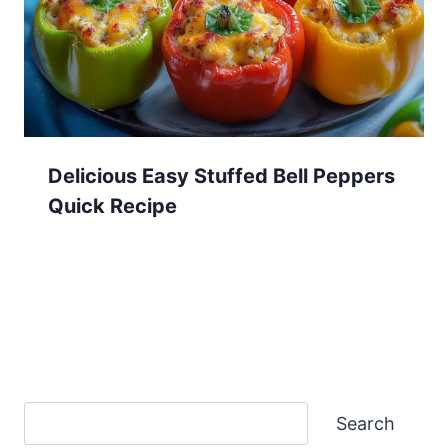
Delicious Easy Stuffed Bell Peppers
Quick Recipe
Search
----
EXERCISE AIM — Please write the material out again exactly as shown above, minus any pictures.

TASK ANSWER —
Delicious Easy Stuffed Bell Peppers
Quick Recipe
Search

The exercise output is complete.